PROBLEM TO WORK ON:
In the records that follow, the lines from the one containing "andy pearce" to the one containing "uncategorized", inclusive, are to be given again exactly.

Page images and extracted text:
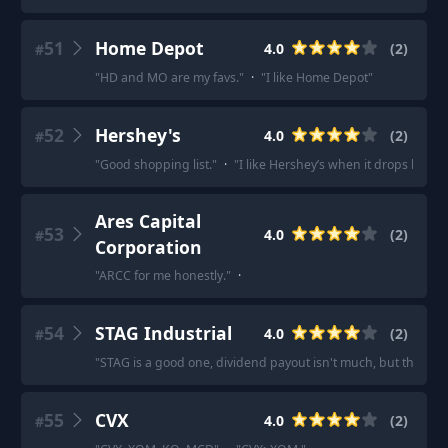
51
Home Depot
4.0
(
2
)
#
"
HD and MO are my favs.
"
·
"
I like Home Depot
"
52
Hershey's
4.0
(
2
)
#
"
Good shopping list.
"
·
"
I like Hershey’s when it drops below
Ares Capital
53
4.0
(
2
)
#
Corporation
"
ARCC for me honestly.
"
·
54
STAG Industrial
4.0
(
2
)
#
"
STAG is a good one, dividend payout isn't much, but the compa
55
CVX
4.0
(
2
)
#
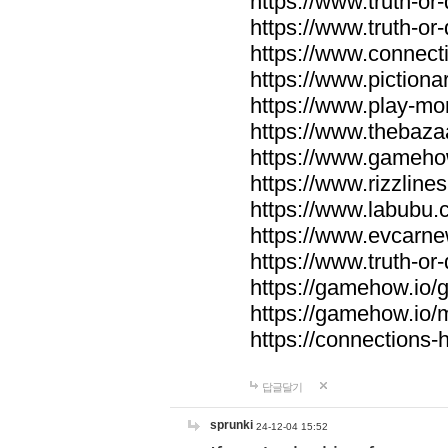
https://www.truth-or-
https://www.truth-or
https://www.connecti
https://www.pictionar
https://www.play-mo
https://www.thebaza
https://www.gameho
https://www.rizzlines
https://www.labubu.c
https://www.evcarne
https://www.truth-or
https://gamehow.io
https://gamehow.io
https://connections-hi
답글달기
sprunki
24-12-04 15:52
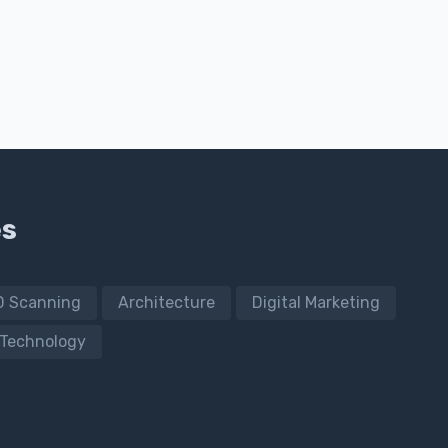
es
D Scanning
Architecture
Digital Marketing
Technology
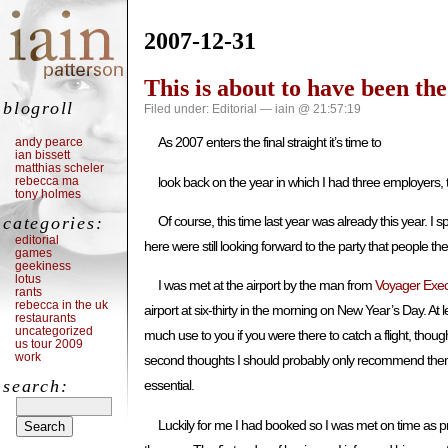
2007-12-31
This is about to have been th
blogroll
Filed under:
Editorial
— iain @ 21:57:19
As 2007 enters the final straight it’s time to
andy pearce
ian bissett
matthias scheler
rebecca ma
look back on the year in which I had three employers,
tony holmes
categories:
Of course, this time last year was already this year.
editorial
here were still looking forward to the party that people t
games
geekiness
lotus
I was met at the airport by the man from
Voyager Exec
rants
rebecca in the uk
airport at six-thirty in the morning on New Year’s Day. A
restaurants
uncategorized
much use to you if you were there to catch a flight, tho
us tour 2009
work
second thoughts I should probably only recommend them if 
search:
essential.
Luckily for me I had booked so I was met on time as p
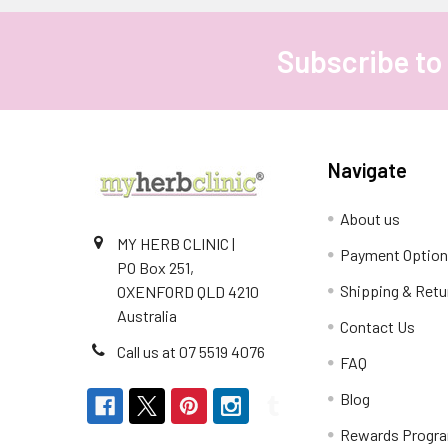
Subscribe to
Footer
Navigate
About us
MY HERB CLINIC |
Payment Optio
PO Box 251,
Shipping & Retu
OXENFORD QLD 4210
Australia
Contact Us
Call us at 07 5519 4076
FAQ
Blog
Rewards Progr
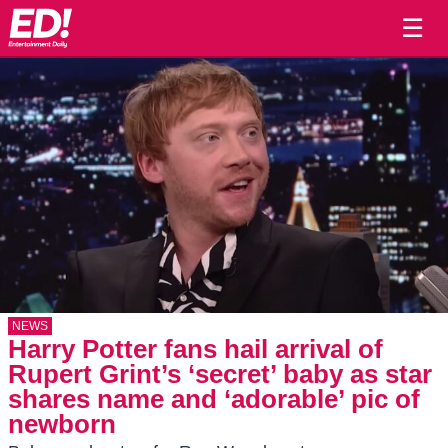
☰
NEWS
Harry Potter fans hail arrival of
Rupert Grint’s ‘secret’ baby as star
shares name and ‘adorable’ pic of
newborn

PROBLEM SOLUTION:
andy pearce
ian bissett
matthias scheler
rebecca ma
look back on the year in which I had three employers,
tony holmes
categories:
Of course, this time last year was already this year.
editorial
here were still looking forward to the party that people t
games
geekiness
lotus
I was met at the airport by the man from
Voyager Exec
rants
rebecca in the uk
airport at six-thirty in the morning on New Year’s Day. A
restaurants
uncategorized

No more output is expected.